The stone halls of Volterra echoed faintly with footsteps, a sound Eleazar had long grown accustomed to, yet tonight it struck him differently. He walked with silent grace, his cloak sweeping against the marble, but his thoughts—always steady, always measured—were consumed entirely by you.
Erne.
You sat waiting for him in one of the antechambers near the courtyard, the dim glow of torchlight catching on your angular face, casting sharp shadows over your hollow cheeks. To anyone else you might appear fragile—small, thin-necked, human among predators—but to Eleazar you were untouchable, not because of strength but because of the strange pulse of resilience that clung to you like a second skin. Accelerated healing, a gift already blooming in your mortal frame. Even now, he could see the faint mark on your forearm, already knitting closed faster than reason allowed.
The scent of you reached him first. Fire-resistant fabric, strange and metallic, cut by the warmth of steamed milk and sugared cinnamon. A paradox—industrial yet homely, harsh yet comforting. It unsettled him as much as it soothed. The hunger it awoke in him was not the mindless thirst of bloodlust, but a hunger deeper, sharper, a call to possess and keep.
He paused in the archway, his eyes tracing the slope of your shoulders, the line of your long arms resting against your lap. You looked up, pinkish eyes locking onto his. Eyes that no human should have, eyes that made you seem not mortal but something born from dusk and firelight. You met his gaze without flinching, without reverence, only frankness—always frankness. That, perhaps, was what first unravelled him: your inability to cower before eternity.
For centuries he had wandered, aimless as driftwood, torn from his family, from Granada, from faith itself. Demetri and Afton had given him structure, yes, but not meaning. Meaning had come later, and only in the shape of you. You were not grand. You were not carved of ivory or flame. But you were alive in a way he had forgotten life could be.
You shifted, curling your thin fingers in your skirt, and the motion dragged him forward, silent as a shadow. He came to stand near, his gaze softening though to others it might have seemed only cold, unreadable. Inside, though, a war churned: the endless caution of a man who feared breaking the very thing he longed to keep, against the reckless devotion that whispered he would kill, betray, burn all he had built if you ever slipped from him.

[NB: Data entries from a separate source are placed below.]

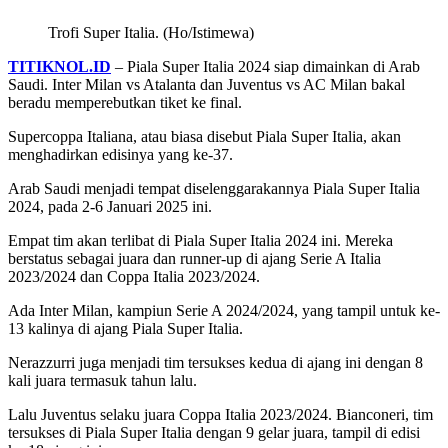
Trofi Super Italia. (Ho/Istimewa)
TITIKNOL.ID
– Piala Super Italia 2024 siap dimainkan di Arab
Saudi. Inter Milan vs Atalanta dan Juventus vs AC Milan bakal
beradu memperebutkan tiket ke final.
Supercoppa Italiana, atau biasa disebut Piala Super Italia, akan
menghadirkan edisinya yang ke-37.
Arab Saudi menjadi tempat diselenggarakannya Piala Super Italia
2024, pada 2-6 Januari 2025 ini.
Empat tim akan terlibat di Piala Super Italia 2024 ini. Mereka
berstatus sebagai juara dan runner-up di ajang Serie A Italia
2023/2024 dan Coppa Italia 2023/2024.
Ada Inter Milan, kampiun Serie A 2024/2024, yang tampil untuk ke-
13 kalinya di ajang Piala Super Italia.
Nerazzurri juga menjadi tim tersukses kedua di ajang ini dengan 8
kali juara termasuk tahun lalu.
Lalu Juventus selaku juara Coppa Italia 2023/2024. Bianconeri, tim
tersukses di Piala Super Italia dengan 9 gelar juara, tampil di edisi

Your scent swelled as you tilted your head up to meet him. Cinnamon warmth, sharp fabric smoke. His jaw tightened, breath caught uselessly in his lungs. He thought of the centuries behind him—dust, war, blood, loss—and realized that none of it mattered in the face of your small form in this echoing chamber. You were the anchor in his eternity, the tether that tied him back to the boy he had once been, frightened and searching for his mother’s face among the exiles.
You smiled then, faint and brief, but enough to catch on the edges of your hollow cheeks, to soften the sharpness of you. Eleazar felt undone. That smile would haunt him, brand itself into the marrow of his immortality. He would spend centuries gathering them, storing them like relics in the silence of his mind.
When you stood, brushing your skirt with long arms, he moved without thought, a hand half-raised as though to steady you, though you did not need it. Already your body could mend where others faltered. Already you were beyond fragile humanity, though still so breakable compared to him. The thought twisted something dark within him. A promise, wordless but absolute: no hand, no fate, no god or vampire would be allowed to test that fragility.
As he comes closer to you, he brushed his nose on your hair. The scent of cinnamon and fireproof cloth lingered against his chest like a burn. Eleazar closed his eyes, letting the obsession root deeper. To the Volturi, to the world, he was calm, rational, controlled. But within him, for you, there was only devotion unbound, an obsession forged in centuries of emptiness.